YOUR ASSIGNMENT
State, as one number, how many lines in these records hold "Valisi".

[Page-level text extractions]
= = = = = = =

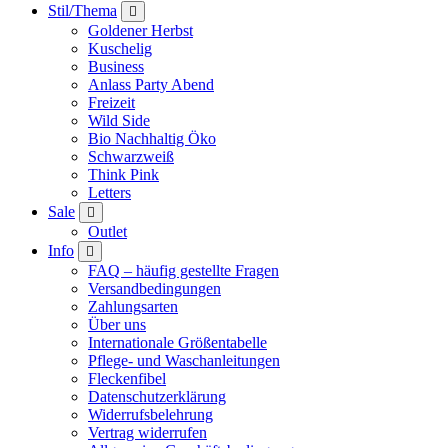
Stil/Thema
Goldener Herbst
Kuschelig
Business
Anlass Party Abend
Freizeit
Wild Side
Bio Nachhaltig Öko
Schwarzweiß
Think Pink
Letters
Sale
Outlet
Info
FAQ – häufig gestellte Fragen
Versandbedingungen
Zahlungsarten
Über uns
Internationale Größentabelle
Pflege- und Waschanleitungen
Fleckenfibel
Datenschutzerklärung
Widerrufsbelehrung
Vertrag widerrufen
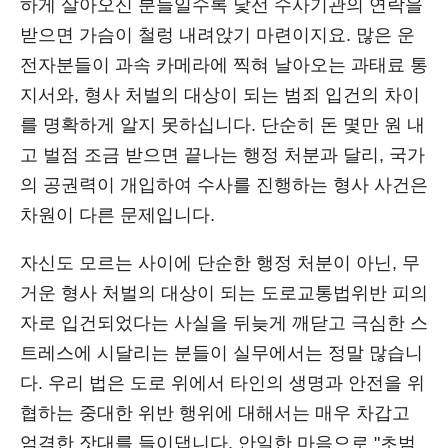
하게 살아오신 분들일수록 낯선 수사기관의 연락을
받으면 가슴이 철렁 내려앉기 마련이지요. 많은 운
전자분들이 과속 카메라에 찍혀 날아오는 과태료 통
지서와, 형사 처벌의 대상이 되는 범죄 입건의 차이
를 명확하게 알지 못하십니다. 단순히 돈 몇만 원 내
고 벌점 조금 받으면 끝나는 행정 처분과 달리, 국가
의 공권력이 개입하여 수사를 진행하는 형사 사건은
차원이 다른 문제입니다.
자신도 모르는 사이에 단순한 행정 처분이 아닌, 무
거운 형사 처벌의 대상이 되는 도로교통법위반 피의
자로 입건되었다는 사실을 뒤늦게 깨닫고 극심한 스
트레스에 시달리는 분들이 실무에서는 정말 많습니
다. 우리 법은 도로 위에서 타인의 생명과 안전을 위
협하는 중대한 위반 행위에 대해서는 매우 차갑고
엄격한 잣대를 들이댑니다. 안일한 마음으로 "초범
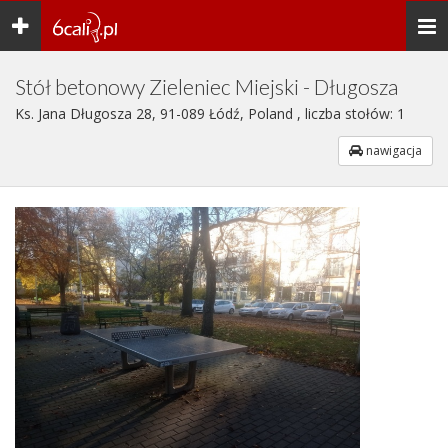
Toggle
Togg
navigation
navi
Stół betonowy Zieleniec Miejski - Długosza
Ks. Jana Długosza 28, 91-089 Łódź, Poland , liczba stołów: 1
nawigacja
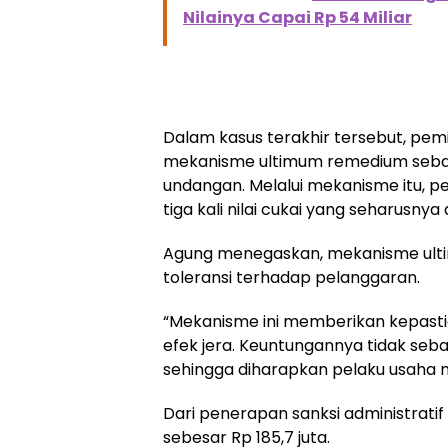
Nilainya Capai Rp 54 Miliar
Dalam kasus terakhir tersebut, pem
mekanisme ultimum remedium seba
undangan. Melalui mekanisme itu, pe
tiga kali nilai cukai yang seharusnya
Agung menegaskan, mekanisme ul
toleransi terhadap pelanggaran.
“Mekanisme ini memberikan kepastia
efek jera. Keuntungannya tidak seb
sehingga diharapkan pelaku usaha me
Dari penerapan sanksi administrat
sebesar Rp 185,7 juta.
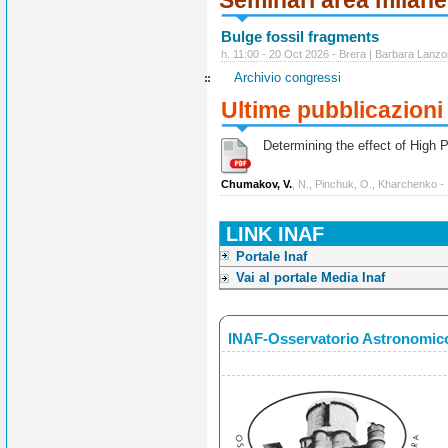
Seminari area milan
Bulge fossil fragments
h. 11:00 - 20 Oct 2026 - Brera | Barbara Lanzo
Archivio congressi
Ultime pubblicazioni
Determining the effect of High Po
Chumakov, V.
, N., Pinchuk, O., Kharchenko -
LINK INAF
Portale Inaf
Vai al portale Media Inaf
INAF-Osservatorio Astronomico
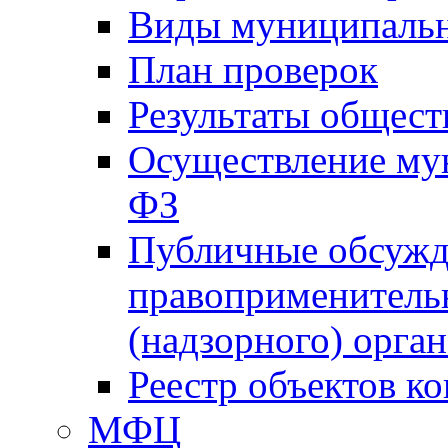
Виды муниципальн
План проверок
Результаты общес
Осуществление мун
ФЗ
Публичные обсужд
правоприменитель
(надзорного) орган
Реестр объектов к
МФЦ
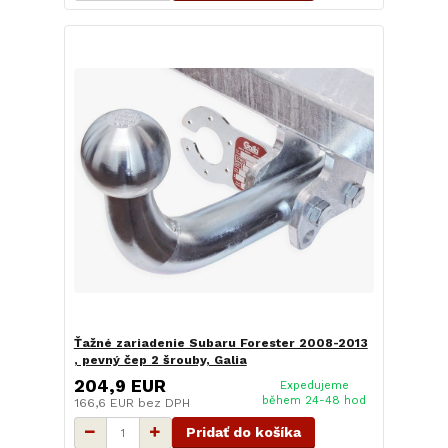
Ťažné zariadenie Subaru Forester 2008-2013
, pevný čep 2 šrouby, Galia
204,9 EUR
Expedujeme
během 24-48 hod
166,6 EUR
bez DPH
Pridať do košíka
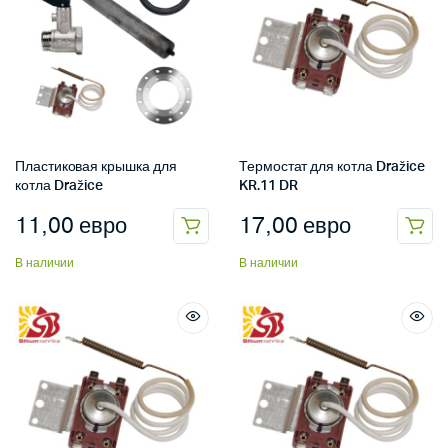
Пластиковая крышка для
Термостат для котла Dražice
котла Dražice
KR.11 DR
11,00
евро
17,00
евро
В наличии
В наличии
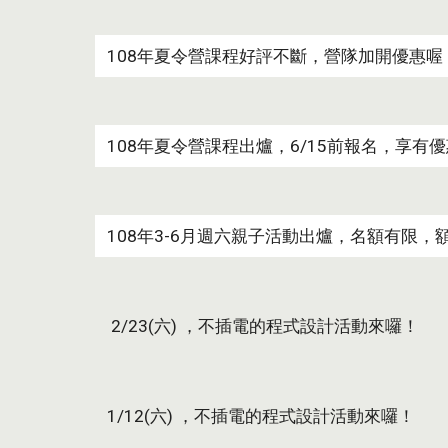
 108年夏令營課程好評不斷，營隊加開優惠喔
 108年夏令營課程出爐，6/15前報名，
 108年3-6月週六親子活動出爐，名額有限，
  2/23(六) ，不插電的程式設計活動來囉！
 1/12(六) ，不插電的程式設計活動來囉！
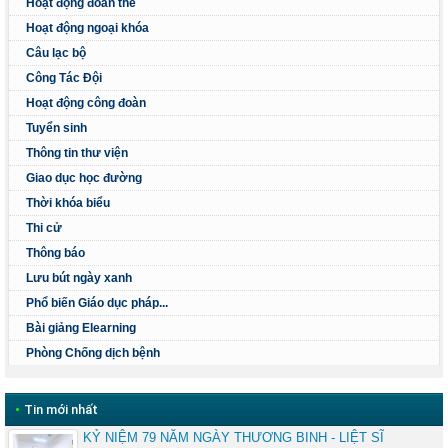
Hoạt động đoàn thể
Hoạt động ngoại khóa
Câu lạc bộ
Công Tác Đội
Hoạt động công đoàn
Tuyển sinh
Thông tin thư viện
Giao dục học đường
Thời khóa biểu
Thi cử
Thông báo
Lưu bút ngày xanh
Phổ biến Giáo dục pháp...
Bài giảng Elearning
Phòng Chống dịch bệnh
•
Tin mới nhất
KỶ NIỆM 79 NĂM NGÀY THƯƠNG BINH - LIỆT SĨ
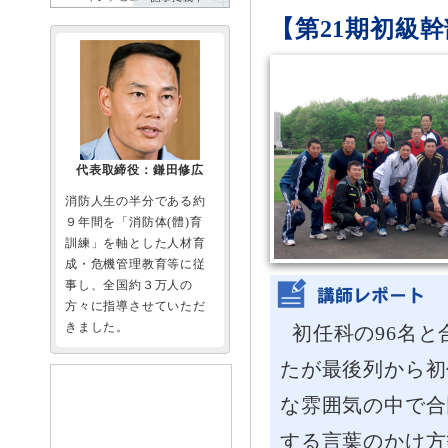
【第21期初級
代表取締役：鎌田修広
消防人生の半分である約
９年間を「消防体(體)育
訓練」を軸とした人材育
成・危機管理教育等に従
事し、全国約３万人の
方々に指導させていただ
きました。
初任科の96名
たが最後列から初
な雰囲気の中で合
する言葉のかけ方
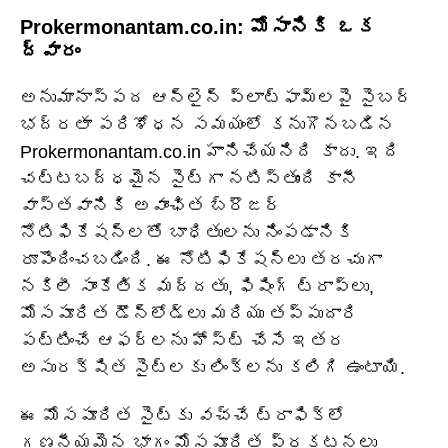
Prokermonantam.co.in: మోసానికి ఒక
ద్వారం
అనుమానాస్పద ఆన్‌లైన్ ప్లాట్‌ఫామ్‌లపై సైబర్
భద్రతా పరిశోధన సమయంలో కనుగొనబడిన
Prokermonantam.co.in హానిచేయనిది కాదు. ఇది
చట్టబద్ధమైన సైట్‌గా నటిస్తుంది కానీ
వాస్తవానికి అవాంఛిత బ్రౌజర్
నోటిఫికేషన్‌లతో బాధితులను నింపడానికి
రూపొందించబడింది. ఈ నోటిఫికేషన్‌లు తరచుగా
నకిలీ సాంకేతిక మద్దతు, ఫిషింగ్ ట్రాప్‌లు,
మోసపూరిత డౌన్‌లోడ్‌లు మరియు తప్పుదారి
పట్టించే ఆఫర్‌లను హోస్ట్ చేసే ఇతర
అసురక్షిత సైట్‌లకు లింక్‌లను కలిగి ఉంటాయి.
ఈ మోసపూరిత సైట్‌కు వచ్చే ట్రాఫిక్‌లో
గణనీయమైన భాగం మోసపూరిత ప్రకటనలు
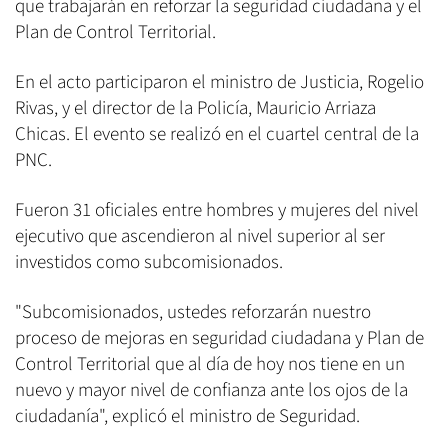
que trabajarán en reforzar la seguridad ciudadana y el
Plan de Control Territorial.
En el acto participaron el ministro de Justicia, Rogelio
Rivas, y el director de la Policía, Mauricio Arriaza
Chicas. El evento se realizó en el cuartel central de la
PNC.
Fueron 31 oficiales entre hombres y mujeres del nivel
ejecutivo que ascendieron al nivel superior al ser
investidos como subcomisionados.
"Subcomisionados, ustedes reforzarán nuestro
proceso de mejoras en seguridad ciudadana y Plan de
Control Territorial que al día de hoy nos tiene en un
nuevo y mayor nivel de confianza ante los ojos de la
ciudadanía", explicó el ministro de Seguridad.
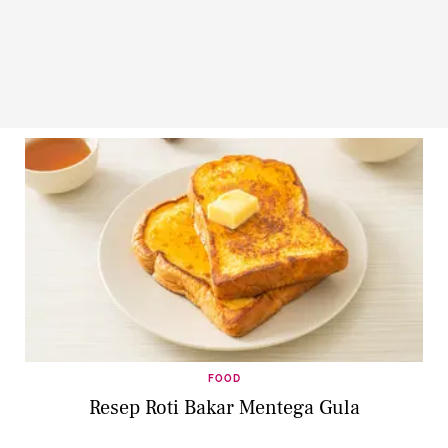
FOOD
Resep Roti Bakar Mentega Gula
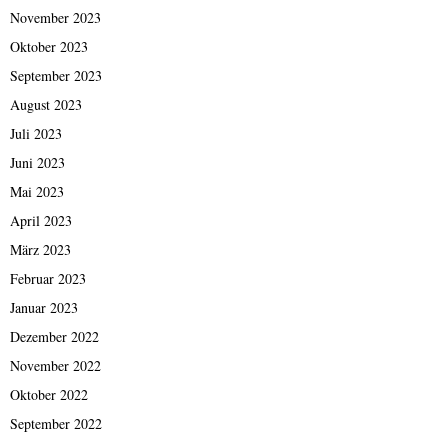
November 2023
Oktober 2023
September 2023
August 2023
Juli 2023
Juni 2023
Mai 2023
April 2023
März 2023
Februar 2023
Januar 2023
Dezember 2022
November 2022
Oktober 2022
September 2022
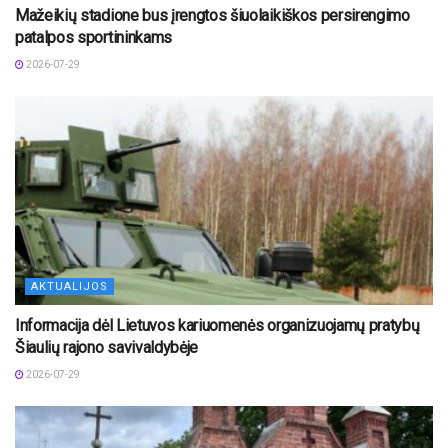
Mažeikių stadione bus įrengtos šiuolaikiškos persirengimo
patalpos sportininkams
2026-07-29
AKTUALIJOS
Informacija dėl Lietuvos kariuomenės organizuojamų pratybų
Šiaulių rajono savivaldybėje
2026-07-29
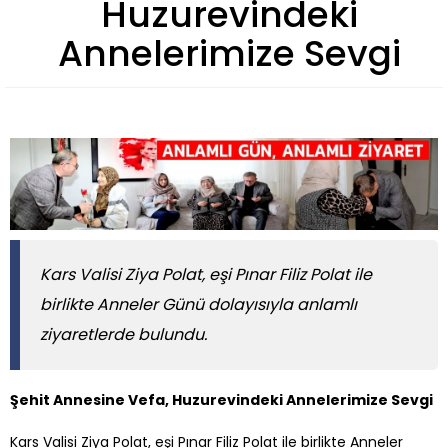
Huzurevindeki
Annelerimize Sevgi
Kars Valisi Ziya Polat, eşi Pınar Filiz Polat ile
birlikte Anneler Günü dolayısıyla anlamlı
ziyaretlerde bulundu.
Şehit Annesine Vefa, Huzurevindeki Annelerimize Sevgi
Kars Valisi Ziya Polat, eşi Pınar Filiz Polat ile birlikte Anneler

= = = = = = =

OUTPUT
2